Task instructions> In the records below, repeat exactly the lines between the line holding "pozícii ako opakovane" and the line holding "Created by MRG", inclusive, and drop the pictures.

Data shown>
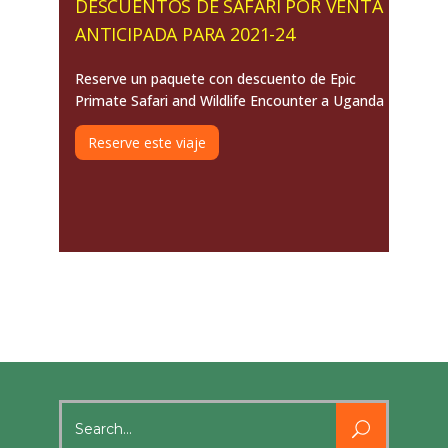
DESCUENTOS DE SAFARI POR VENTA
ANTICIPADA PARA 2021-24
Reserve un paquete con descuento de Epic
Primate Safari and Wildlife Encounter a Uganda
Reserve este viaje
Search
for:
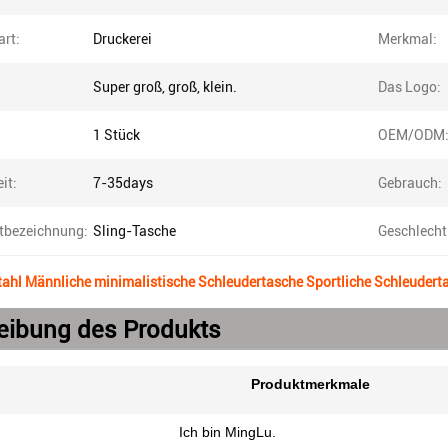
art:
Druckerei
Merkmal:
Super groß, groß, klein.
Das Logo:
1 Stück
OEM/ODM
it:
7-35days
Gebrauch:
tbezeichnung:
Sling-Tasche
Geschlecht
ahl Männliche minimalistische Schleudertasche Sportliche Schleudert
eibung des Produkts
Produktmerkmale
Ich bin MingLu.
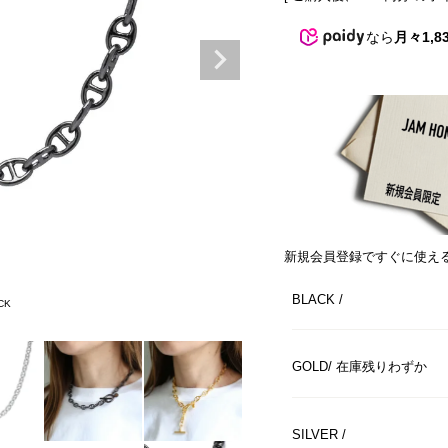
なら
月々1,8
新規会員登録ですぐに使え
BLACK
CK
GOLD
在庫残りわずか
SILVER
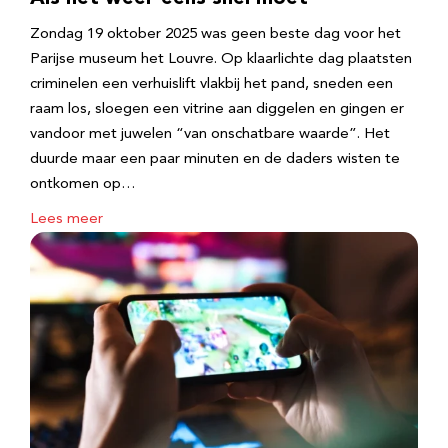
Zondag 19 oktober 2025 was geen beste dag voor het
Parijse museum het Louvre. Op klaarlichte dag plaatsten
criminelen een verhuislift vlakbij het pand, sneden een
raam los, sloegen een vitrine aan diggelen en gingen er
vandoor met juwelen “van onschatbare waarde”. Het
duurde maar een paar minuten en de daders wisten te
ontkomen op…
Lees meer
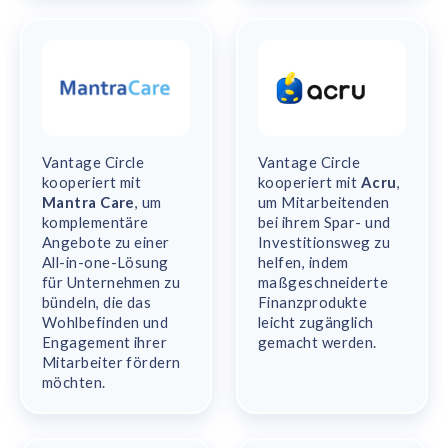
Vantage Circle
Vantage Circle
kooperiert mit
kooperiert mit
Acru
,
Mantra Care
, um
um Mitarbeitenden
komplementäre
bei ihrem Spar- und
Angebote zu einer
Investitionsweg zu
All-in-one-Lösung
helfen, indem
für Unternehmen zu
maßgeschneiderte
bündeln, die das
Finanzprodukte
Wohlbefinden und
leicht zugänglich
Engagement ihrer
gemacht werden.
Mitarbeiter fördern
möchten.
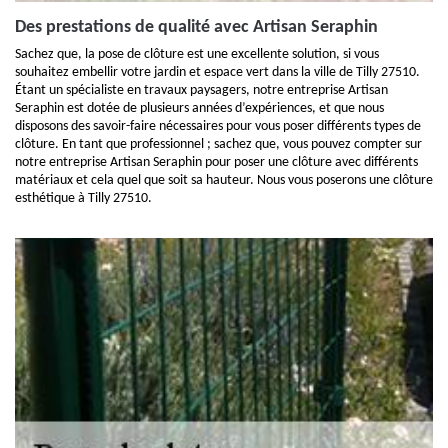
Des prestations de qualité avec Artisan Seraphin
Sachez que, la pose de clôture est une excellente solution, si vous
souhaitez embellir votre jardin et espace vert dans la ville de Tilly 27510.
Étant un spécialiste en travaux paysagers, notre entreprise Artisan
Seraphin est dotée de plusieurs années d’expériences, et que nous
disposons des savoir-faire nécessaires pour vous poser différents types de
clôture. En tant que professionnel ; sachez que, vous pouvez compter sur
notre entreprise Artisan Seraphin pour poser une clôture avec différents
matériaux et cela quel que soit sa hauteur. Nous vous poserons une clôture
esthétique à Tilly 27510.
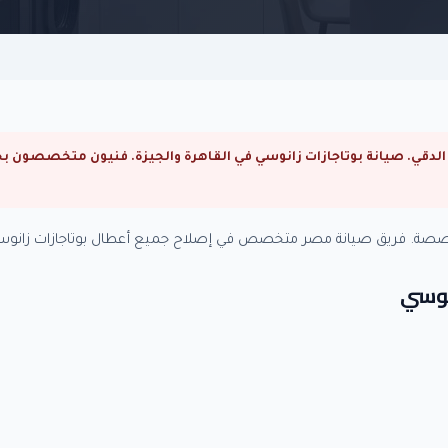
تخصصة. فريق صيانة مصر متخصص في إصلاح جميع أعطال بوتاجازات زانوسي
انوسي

---

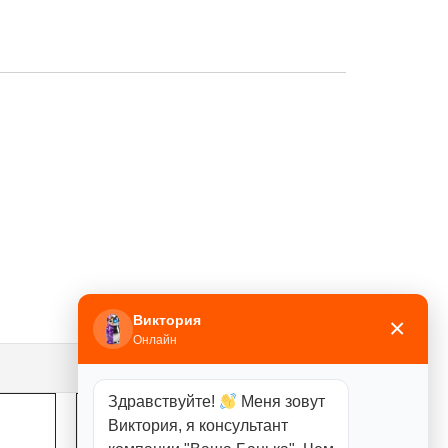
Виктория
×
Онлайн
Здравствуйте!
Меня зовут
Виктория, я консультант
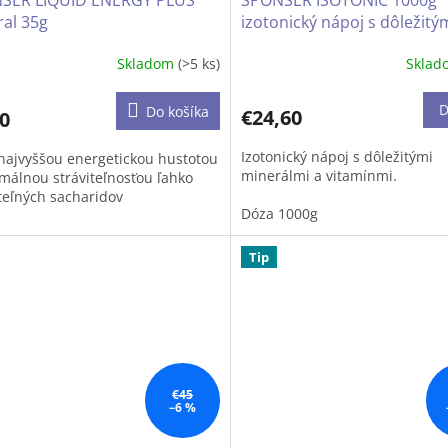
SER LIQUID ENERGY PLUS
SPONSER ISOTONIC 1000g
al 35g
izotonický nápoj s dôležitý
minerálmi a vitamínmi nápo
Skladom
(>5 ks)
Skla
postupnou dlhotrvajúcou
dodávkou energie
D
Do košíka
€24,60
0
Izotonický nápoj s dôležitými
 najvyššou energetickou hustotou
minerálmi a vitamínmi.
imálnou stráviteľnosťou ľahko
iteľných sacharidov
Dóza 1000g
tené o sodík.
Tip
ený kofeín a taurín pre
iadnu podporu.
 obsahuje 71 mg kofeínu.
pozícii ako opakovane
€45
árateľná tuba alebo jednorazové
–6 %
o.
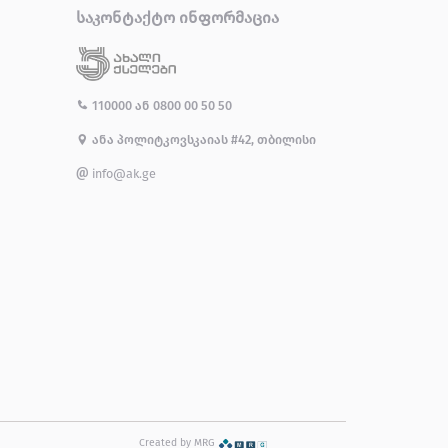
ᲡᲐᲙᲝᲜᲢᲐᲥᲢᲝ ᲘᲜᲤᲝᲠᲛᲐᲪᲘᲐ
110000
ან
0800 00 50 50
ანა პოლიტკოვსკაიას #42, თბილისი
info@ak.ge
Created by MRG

Task result>
pozícii ako opakovane
€45
árateľná tuba alebo jednorazové
–6 %
o.
ᲡᲐᲙᲝᲜᲢᲐᲥᲢᲝ ᲘᲜᲤᲝᲠᲛᲐᲪᲘᲐ
110000
ან
0800 00 50 50
ანა პოლიტკოვსკაიას #42, თბილისი
info@ak.ge
Created by MRG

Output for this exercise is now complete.